As you know, Georgian Court University (GCU) has mandated that all students receive the COVID-19 vaccine. GCU believes that requiring students to receive the COVID-19 vaccination is the safest, most effective alternative to arrive at the goal of returning to pre-pandemic campus life. GCU is aware that certain media reports and other sources have been questioning the legality of vaccination mandates. As explained further below, GCU assures all members of its community that current law permits its vaccination mandate.
- As a general matter, New Jersey has no law that prohibits a private university such as GCU from requiring that its students be vaccinated. To the contrary, New Jersey law has long required students attending public and private schools to receive certain vaccines.
- With respect to the COVID-19 vaccine, two common misconceptions are that: (1) the Health Insurance Portability and Accountability Act (HIPAA) prevents GCU from requesting information from a student about his or her vaccination status; and (2) the COVID-19 vaccine’s Emergency Use Authorization (EUA) status under federal law prohibits GCU from requiring students to receive the vaccine.
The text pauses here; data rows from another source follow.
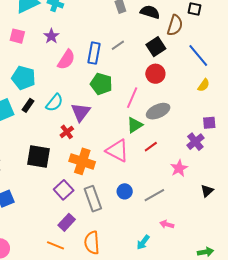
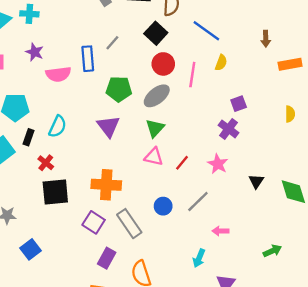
pink semicircle: (66, 60) -> (58, 74), turned 65
green pentagon: (101, 84) -> (119, 89), moved
pink line: (132, 98) -> (192, 75), moved
gray ellipse: (158, 111) -> (157, 96), moved
purple triangle: (81, 112) -> (108, 126), moved
red cross: (67, 132) -> (46, 163), moved
red line: (151, 147) -> (182, 163), moved
pink triangle: (117, 151) -> (154, 157), moved, size x0.7

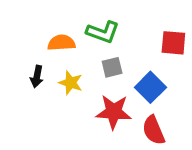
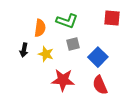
orange semicircle: (61, 43) -> (40, 28), turned 102
red square: (173, 43) -> (112, 18), moved
red star: (114, 112) -> (63, 80), moved

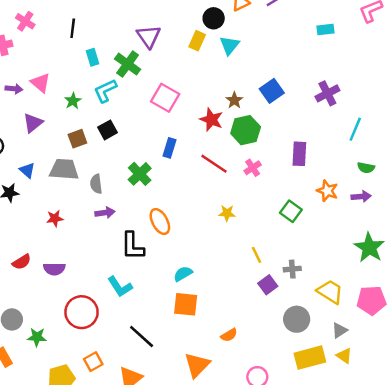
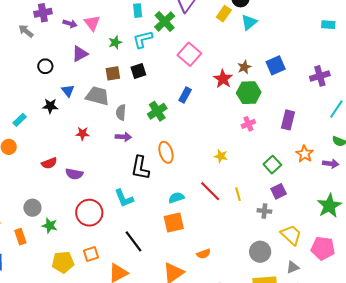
red line: (214, 164) -> (210, 191), moved
purple square: (268, 285) -> (279, 191), moved
orange square: (186, 304) -> (174, 223), turned -30

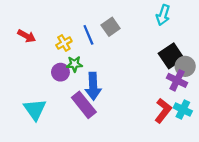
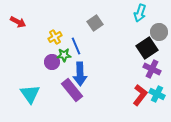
blue line: (88, 35) -> (76, 46), moved
red arrow: (27, 36) -> (18, 22), moved
gray circle: (185, 66) -> (159, 32), moved

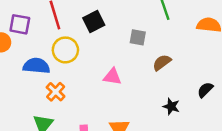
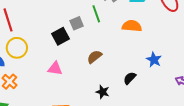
black square: (94, 22) -> (61, 36), moved
gray square: (138, 37) -> (77, 23), moved, turned -32

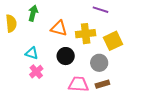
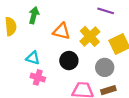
yellow cross: (86, 34) -> (90, 36), turned -36
pink cross: (36, 72) -> (38, 77), turned -32

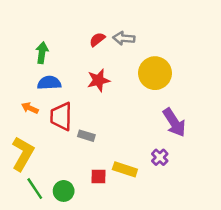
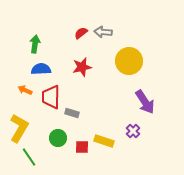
green circle: (64, 191) -> (58, 138), moved

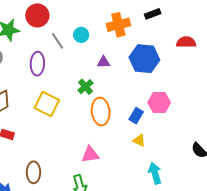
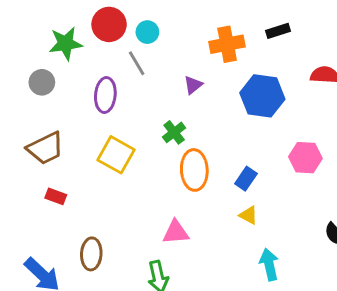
cyan circle: (81, 35) -> (147, 32), moved
purple triangle: (104, 62) -> (193, 85), moved, turned -40
pink hexagon: (159, 103) -> (305, 158), moved

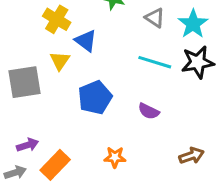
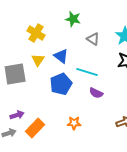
gray triangle: (155, 18) -> (93, 39), moved
blue triangle: (86, 41) -> (61, 56), moved
cyan line: (155, 62) -> (87, 72), moved

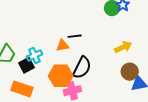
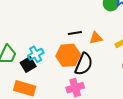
orange triangle: (63, 45) -> (96, 38), moved
orange hexagon: (61, 76) -> (68, 55), moved

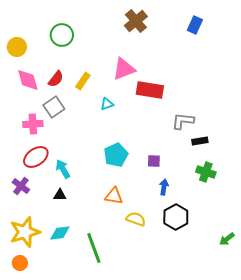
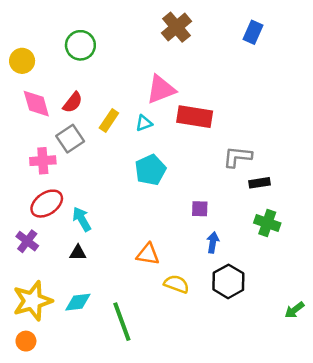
yellow rectangle: (83, 81) -> (109, 121), moved
cyan triangle: (107, 104) -> (144, 123), moved
cyan pentagon: (116, 155) -> (150, 170), moved

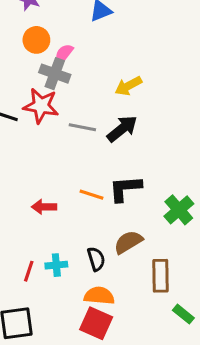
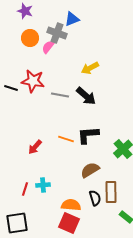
gray cross: (55, 74) -> (57, 33), moved
black arrow: (122, 129) -> (86, 96), turned 80
red arrow: (44, 207) -> (35, 147), turned -49
black semicircle: (96, 259) -> (95, 198), moved

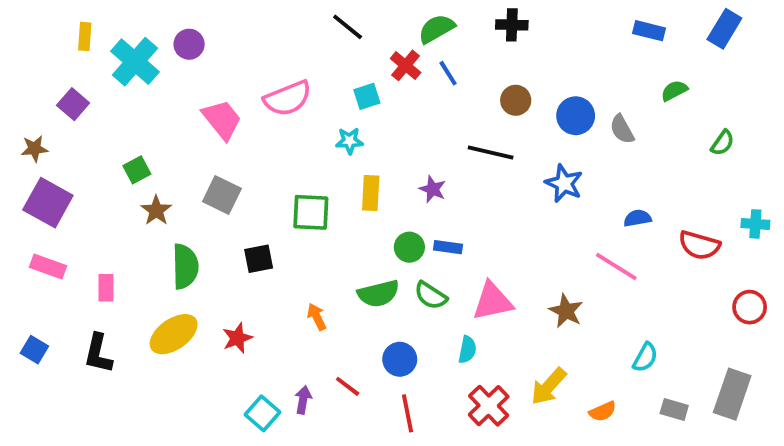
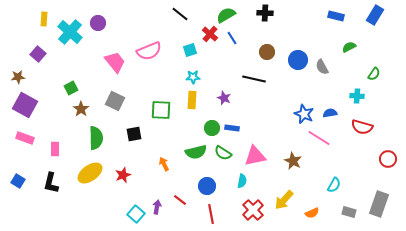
cyan star: (349, 141) -> (193, 77), moved
blue star: (564, 183) -> (304, 114), moved
cyan cross: (755, 224) -> (357, 96), moved

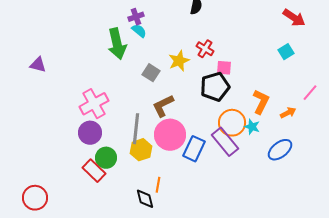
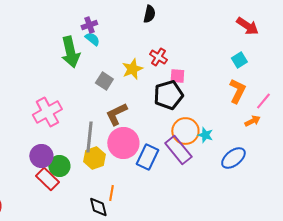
orange L-shape: (261, 102) -> (237, 91), moved
orange arrow: (288, 113) -> (252, 121), moved
purple circle: (90, 133) -> (41, 156), moved

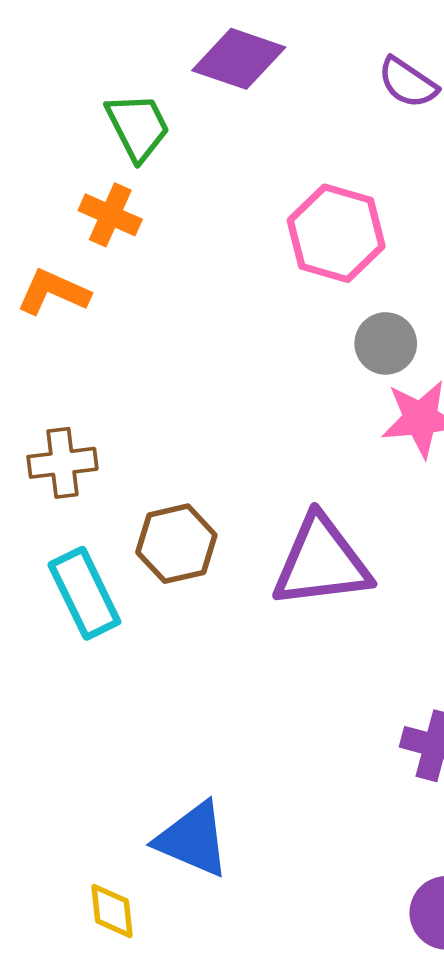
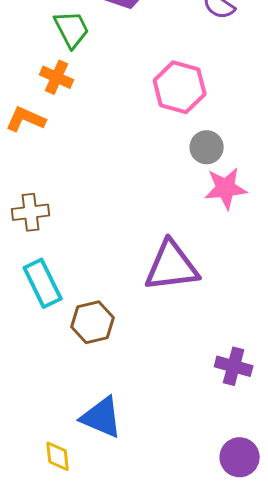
brown hexagon: (176, 544) -> (93, 322), moved

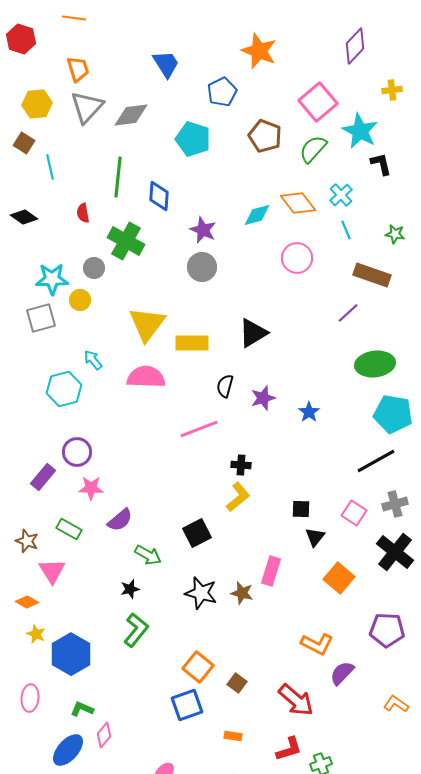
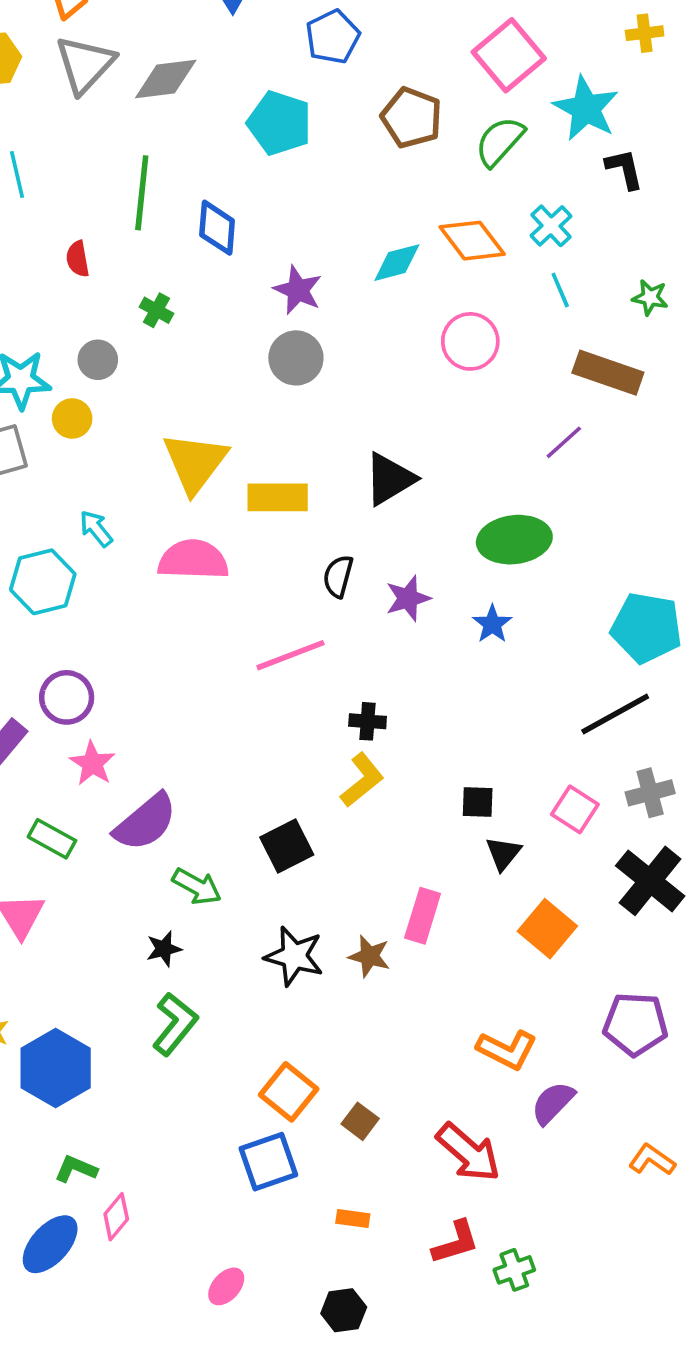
green cross: (126, 241) -> (157, 310), size x0.5
green ellipse: (375, 364) -> (514, 540), moved
pink star: (91, 488) -> (92, 763), turned 30
purple semicircle: (120, 520) -> (145, 822), size x1.4

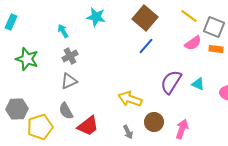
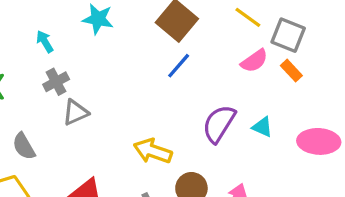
orange rectangle: (216, 49) -> (291, 71), turned 40
gray triangle: (69, 81) -> (75, 112), moved
gray semicircle: (66, 111) -> (24, 146), moved

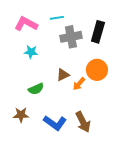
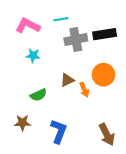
black rectangle: (98, 32) -> (105, 34), turned 65
orange arrow: (79, 84) -> (84, 90), turned -64
brown arrow: (83, 122) -> (107, 134), moved
blue L-shape: (55, 123) -> (59, 131), turned -105

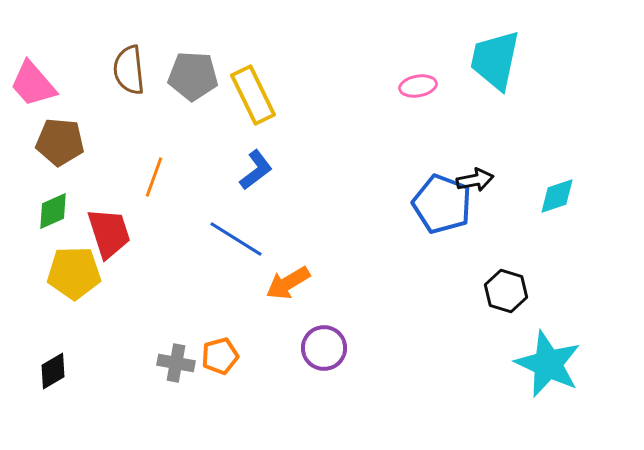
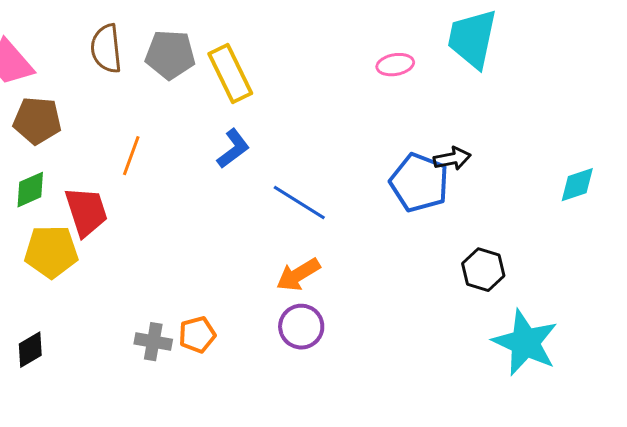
cyan diamond: (557, 196) -> (577, 185), moved
blue line: (236, 239) -> (299, 203), moved
orange arrow: (288, 283) -> (298, 275), moved

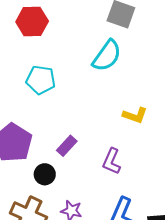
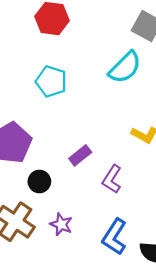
purple rectangle: (67, 146) -> (80, 155), moved

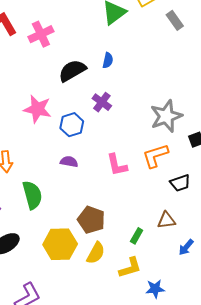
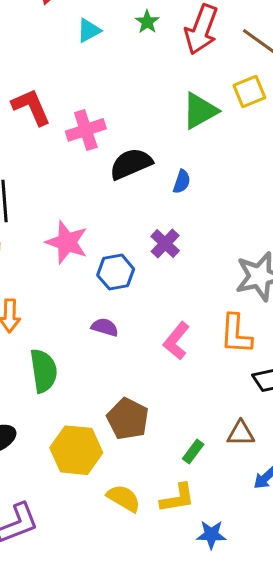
black semicircle: (72, 71) -> (131, 164), moved
orange L-shape: (155, 156) -> (236, 334), turned -76
pink L-shape: (117, 165) -> (176, 341), turned 45
yellow semicircle: (96, 253) -> (124, 498), moved, turned -95

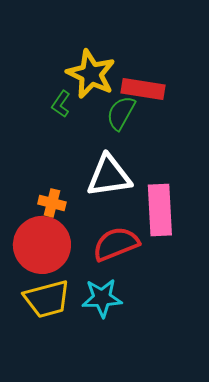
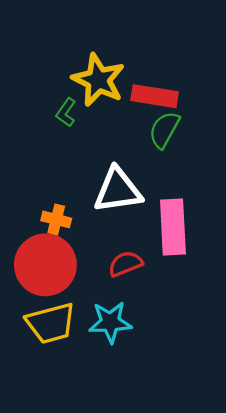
green semicircle: (121, 113) -> (164, 130), moved
red semicircle: (116, 244) -> (125, 264), size x0.7

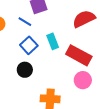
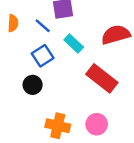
cyan rectangle: (53, 41) -> (74, 43), moved, turned -35
pink circle: (83, 80) -> (97, 124), moved

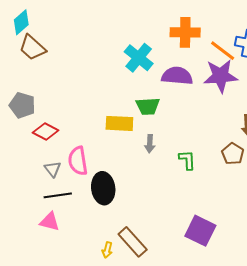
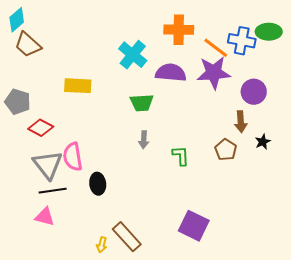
yellow rectangle: (119, 123) -> (78, 86), moved
gray triangle: (53, 169) -> (48, 165), size x1.8
black ellipse: (103, 188) -> (98, 184), size x0.7

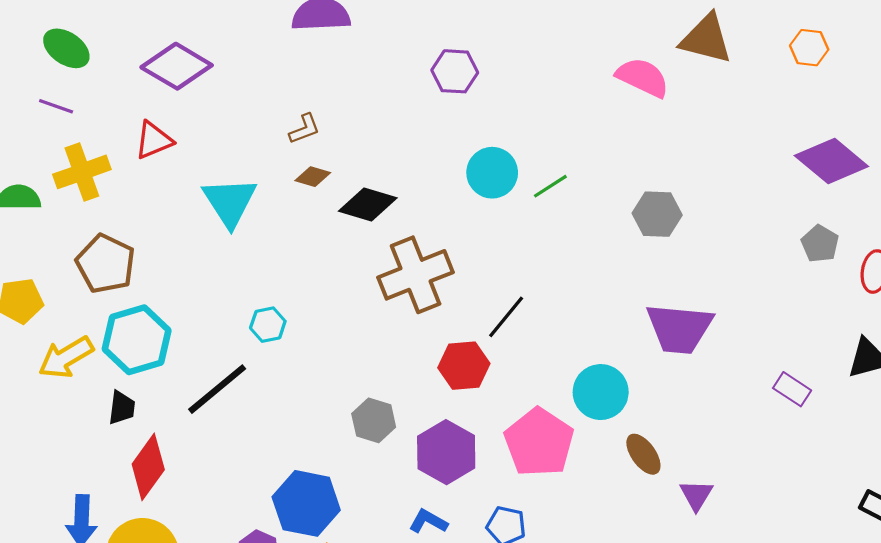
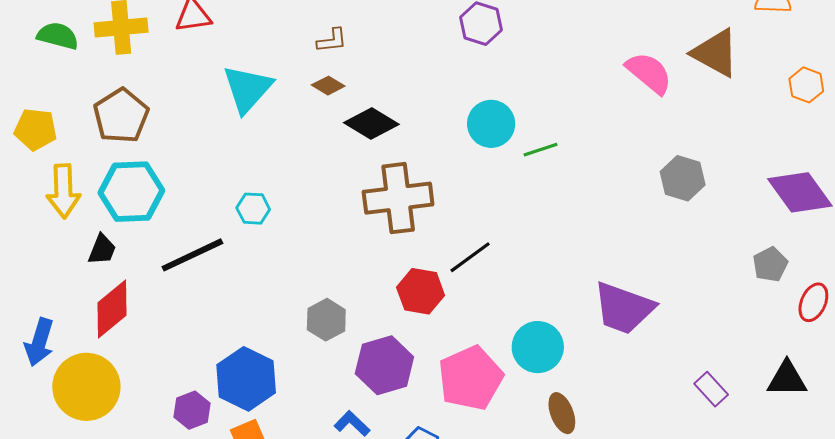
gray hexagon: (657, 214) -> (683, 178), moved
yellow arrow: (66, 357) -> (63, 191), turned -76

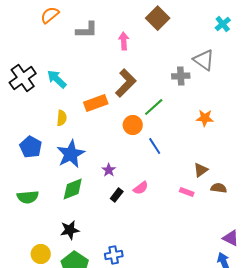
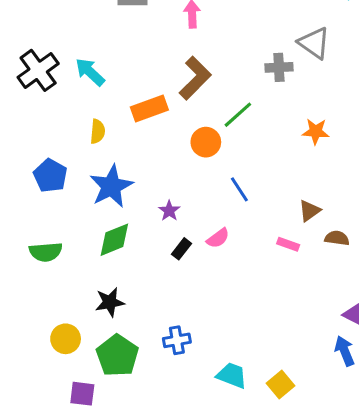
blue line: (155, 146) -> (239, 189), moved

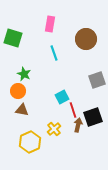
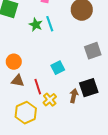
green star: (24, 74) -> (36, 25), moved
red line: (73, 110) -> (38, 87), moved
Both notions are incorrect.
Although HIPAA contains certain requirements pertaining to the privacy of health information, it does not prohibit GCU from requesting or collecting a student information about the student’s own vaccination status.
Although the COVID-19 vaccine’s EUA status requires that each person receiving a vaccine be informed that he or she has “the option to accept or refuse” the vaccine, it does not prohibit universities such as GCU from requiring the COVID-19 vaccine as a condition of enrollment. While a student is always free to refuse the COVID-19 vaccine, he or she must be aware that the refusal may result in consequences, such as ineligibility to attend a university.
As with other GCU policies, a student may be eligible for a religious or medical exemption from the vaccination requirement.
Any student with any additional questions may contact firstname.lastname@example.org.
The mask requirement for most indoor settings on the GCU campus was initially lifted on April 1. However, face coverings may be required indoors if the number of cases rise. This policy is subject to change; please consult the Latest COVID-19 Updates section of the GCU COVID-19 web page for the most up-to-date guidance.
Even if masks are not required campus-wide, faculty and staff may determine whether masks should be worn in individual classes or offices; if a professor or staff member asks for face coverings, please comply. All members of the GCU community may request that others wear a mask during meetings or other activities. Complying is a sign of respect consistent with our commitment to always consider each other.
The university’s partner Aramark is responsible for cleaning all campus buildings, and has rigorous cleaning protocols that meet or exceed CDC sanitation guidelines.
The university continues to closely monitor building heating, ventilation, and air conditioning (HVAC) guidelines and recommendations.
Doing Your Part
Staying safe and remaining healthy are shared responsibilities. Reminders of health habits and personal safety—including social distancing where possible—are posted throughout offices, classroom, restrooms, and other spaces.